Chapter 2 Powers of the Board of Directors
Article 4
According to the relevant provisions of the Articles of Association, the board of directors mainly exercises the following powers:
- Convene shareholder meetings and report to the shareholders.
- Execute resolutions of the shareholder meetings.
- Decide on the Company's operational plans, annual financing plans, asset write-off plans, and investment plans.
- Formulate and adjust annual investment plans.
- Formulate the Company's profit distribution plan and loss compensation plan.
- Formulate plans for increasing or decreasing registered capital, issuing bonds or other securities, and listing.
- Draft plans for external donations, major acquisitions, repurchase of Company shares, mergers, divisions, dissolutions, and changes in company form.
- Decide on the acquisition of Company shares and the reduction of capital, transfer of property, and cancellation matters of subsidiaries and affiliated companies as stipulated in Article 24, items (3), (5), and (6) of the Articles of Association.
- Within the scope authorized by the shareholders, decide on external investments, asset acquisitions and sales, asset pledges, guarantees for wholly-owned or controlling subsidiaries, entrusted financial management, related party transactions, etc.
- Decide on the establishment of internal management institutions.
- Appoint or dismiss the general manager and board secretary, and decide on their remuneration and rewards and punishments; appoint or dismiss senior management personnel such as vice general managers and financial officers based on nominations from the general manager or nomination committee, and decide on their remuneration and rewards and punishments.
- Formulate the Company's basic management systems.
- Draft amendments to the Articles of Association.
- Manage the Company's information disclosure matters.
- Propose to the shareholders to appoint or replace the accounting firm for the Company's audit.
- Listen to the work report of the general manager and inspect the general manager's work.
- Other powers granted by laws, administrative regulations, departmental rules, or the Articles of Association.
Chapter 3 Powers of the Chairman
Article 5
According to the relevant provisions of the Articles of Association, the chairman mainly exercises the following powers:
- Preside over shareholder meetings and convene and preside over board meetings.
- Supervise and inspect the execution of board resolutions.
- Other powers granted by the board.
The board's authorization to the chairman must be made by board resolution, with clear and specific authorized matters, content, and authority.
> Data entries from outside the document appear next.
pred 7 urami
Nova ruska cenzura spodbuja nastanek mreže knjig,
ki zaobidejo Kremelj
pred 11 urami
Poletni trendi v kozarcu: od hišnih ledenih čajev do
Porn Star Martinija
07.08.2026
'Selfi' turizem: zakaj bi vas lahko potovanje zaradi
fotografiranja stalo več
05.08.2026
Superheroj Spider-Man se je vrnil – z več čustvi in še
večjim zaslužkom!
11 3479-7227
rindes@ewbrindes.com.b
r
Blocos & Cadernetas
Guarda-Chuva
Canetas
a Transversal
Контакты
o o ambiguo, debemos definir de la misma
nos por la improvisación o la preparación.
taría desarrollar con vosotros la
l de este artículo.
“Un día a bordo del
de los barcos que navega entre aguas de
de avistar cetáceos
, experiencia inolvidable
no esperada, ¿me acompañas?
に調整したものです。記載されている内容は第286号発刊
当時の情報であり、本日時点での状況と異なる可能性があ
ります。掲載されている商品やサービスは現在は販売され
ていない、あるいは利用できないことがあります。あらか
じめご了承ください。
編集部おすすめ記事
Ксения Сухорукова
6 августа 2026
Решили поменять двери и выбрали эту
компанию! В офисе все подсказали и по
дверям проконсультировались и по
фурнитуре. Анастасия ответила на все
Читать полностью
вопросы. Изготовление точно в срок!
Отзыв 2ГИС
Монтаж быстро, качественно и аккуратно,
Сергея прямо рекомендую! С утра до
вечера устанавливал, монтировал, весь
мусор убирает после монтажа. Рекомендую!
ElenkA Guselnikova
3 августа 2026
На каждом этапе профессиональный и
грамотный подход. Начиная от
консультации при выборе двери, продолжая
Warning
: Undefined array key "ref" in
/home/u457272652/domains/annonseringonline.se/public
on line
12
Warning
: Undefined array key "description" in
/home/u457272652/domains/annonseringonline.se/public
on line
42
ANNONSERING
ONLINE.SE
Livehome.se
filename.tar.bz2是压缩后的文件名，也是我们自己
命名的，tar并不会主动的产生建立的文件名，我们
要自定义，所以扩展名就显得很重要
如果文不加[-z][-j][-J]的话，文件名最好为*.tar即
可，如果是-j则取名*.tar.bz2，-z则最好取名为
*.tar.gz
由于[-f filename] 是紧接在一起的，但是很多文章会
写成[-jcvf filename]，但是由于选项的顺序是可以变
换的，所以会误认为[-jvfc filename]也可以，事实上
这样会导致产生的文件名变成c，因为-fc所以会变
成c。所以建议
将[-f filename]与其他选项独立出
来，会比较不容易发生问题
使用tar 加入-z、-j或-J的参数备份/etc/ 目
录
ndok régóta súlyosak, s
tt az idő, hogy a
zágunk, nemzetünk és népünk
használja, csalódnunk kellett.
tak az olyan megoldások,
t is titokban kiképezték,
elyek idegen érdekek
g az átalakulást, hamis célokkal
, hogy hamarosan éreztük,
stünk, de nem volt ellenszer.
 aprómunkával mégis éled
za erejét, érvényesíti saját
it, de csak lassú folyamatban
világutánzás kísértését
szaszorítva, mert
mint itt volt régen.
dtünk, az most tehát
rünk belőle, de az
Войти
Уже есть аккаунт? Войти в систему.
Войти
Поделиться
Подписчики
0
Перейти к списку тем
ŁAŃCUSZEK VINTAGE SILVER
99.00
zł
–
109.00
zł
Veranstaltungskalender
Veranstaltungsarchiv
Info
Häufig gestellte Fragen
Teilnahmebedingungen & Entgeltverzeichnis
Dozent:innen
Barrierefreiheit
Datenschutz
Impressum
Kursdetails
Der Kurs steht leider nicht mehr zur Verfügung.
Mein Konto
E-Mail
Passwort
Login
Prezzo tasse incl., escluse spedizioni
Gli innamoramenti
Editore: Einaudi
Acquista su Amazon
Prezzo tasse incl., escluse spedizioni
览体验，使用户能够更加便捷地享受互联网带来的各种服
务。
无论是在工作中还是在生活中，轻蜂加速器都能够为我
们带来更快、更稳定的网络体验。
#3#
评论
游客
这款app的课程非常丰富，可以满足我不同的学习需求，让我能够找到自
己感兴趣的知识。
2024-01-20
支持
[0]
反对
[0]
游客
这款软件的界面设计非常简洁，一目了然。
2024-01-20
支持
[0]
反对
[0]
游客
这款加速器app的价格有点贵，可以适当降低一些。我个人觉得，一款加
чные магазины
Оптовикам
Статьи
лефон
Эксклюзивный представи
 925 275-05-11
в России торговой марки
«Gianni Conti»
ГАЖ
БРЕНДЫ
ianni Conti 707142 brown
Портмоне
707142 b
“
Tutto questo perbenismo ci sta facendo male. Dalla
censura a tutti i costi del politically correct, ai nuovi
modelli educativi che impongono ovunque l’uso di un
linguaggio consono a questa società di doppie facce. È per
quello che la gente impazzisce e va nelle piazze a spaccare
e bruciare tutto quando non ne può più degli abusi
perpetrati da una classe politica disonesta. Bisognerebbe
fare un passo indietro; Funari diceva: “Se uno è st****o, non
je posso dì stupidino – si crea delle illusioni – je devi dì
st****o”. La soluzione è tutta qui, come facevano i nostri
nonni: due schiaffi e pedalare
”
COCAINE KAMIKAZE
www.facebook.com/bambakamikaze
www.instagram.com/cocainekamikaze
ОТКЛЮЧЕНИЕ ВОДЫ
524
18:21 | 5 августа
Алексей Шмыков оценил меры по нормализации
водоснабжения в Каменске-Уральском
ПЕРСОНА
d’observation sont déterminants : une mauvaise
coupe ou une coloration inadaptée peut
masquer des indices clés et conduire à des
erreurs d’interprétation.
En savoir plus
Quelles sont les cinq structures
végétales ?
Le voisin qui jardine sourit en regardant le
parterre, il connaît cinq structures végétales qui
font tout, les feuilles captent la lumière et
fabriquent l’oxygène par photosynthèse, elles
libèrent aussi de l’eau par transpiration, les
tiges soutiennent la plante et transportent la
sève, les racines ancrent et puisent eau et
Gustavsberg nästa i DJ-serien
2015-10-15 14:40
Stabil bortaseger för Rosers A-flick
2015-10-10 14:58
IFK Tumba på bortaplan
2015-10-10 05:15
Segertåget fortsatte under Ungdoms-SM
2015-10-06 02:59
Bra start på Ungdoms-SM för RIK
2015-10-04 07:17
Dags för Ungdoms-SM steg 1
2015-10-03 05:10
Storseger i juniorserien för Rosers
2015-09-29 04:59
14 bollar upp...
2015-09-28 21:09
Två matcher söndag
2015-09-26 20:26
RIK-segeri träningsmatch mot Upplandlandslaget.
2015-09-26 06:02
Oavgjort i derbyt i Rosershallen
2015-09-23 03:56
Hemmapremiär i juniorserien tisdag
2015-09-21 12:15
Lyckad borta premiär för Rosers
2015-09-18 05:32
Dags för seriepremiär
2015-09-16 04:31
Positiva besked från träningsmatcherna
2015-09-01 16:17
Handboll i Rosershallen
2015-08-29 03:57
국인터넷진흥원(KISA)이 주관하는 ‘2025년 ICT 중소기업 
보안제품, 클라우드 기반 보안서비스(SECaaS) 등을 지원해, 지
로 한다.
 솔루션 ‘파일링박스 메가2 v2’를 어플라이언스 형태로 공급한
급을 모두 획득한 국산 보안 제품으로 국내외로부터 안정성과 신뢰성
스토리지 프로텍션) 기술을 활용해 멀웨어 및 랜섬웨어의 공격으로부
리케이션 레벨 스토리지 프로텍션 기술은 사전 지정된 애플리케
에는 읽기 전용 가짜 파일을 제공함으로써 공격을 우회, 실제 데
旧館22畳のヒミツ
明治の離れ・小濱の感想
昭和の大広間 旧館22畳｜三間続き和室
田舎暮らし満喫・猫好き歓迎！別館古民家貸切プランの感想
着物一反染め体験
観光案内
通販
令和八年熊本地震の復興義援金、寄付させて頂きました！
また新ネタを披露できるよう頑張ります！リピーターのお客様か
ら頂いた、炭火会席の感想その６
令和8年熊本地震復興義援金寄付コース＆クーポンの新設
Matters involving significant interests of the Company must be collectively decided by the board and cannot be authorized to the chairman or individual directors for independent decision-making.
Article 6
The vice chairman assists the chairman in their work. If the chairman is unable to perform their duties, the vice chairman shall perform the duties (if there are two or more vice chairmen, the vice chairman elected by a majority of directors shall perform the duties); if the vice chairman is unable to perform their duties or there is no vice chairman, a director elected by a majority of directors shall perform the duties.